The physical plant and related features of the ICU are likely to be secondary concerns. But they should not be ruled out, especially when those questions are posed to staff members who usually aren’t required to be knowledgeable in those areas, Fruth adds. Can your nurses locate the exits in the unit?
• Keep up your documentation. Regardless of the proposed reforms, the Joint Commission isn’t likely to lighten its touch on documentation, says Susan Goran, RN, MSN, a staff development specialist at Maine Medical Center in Portland.
For the ICU, this means the medical charts, but equally includes living wills, advanced directives, and restraint policies and procedures.
"The reviewer is very likely to ask one of your nurses where in the chart the advanced directives are kept. And it’s always the one chart without it that they pluck from the batch," Goran says.
• Make certain paperwork adheres to standards. If the unit’s policies dictate that the charts’ contents be arranged in a certain fashion, make certain that all the charts reflect the policy, says Goran. And ensure that all the charts are routinely kept where the policy states they should be kept.

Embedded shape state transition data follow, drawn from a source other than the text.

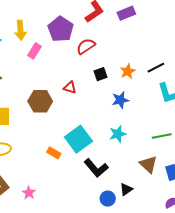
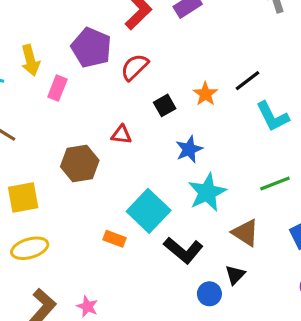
blue star: (120, 100) -> (189, 149), moved
cyan star: (118, 134) -> (207, 192), size x1.4
brown triangle: (148, 164) -> (245, 233), moved

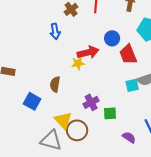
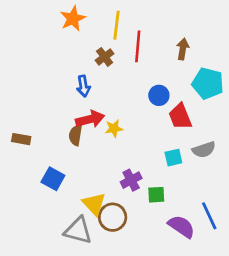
red arrow: (88, 52) -> (90, 119), moved
brown semicircle: (55, 84) -> (75, 135), moved
cyan square: (132, 85) -> (173, 158), moved
purple semicircle: (129, 137) -> (181, 226), size x1.5

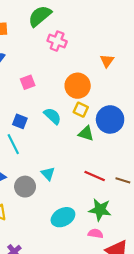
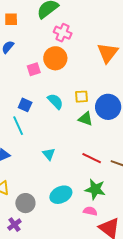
orange triangle: (107, 61) -> (108, 53), size x1.6
orange circle: (78, 86) -> (55, 58), moved
yellow square: (81, 110) -> (82, 97), turned -32
gray circle: (25, 187) -> (25, 203), moved

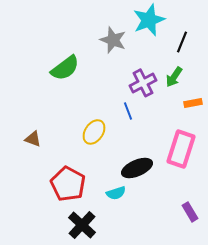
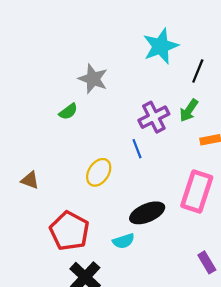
gray star: (113, 40) -> (93, 79), moved
green semicircle: (65, 68) -> (68, 112), moved, size x0.6

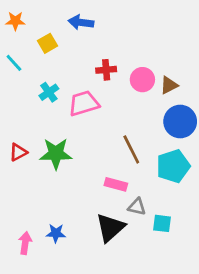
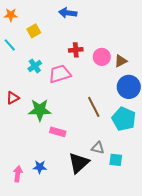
blue arrow: (81, 22) -> (68, 13), moved
red triangle: (18, 152) -> (13, 98), moved
cyan pentagon: (173, 166) -> (124, 119), turned -30
pink rectangle: (116, 184) -> (58, 132), moved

• Coach your staff on interviews. Giving too much information is often worse than not giving enough. In an accreditation survey, reviewers are likely to infer that the staff is reading from a prepared script.
Or worse, the additional commentary may open doors to additional questions that weren’t previously considered. So instruct your staff to keep their replies succinct, to the point, and brief, says Goran.
• Keep the staff informed. Let them know when the reviewers are expected, what their mission is, the importance of the accreditation process to the hospital and their jobs, says Goran. This will inform the staff of the importance of their performing well during the site visit, she adds.
• Eliminate extraneous policies and procedures. Six months prior to a visit, review the unit’s policies and procedures and discard what may be extraneous or can lead to problems, Goran says. And make certain the policies conform to actual practice.
The policy may state that certain patients must be turned every 15 minutes when in actuality nurses are doing so every 30 minutes.
• Plan ahead. Six months to a year is ample time to prepare. By doing so, you have that much advanced time in ensuring that all documentation and policies reflect the unit’s established standards, say Fruth.
Reviewers are known to pull charts that are a year old. By starting to plan early, those records are more likely to be in good order, she says.
• Avoid going on the defensive. Although the Joint Commission has stated it wants to avoid antagonism, providers are likely to sound defensive anyway, especially on shortcomings.
"Stay cordial and don’t try to avoid answering, but outline plans for correcting specific flaws," Fruth says.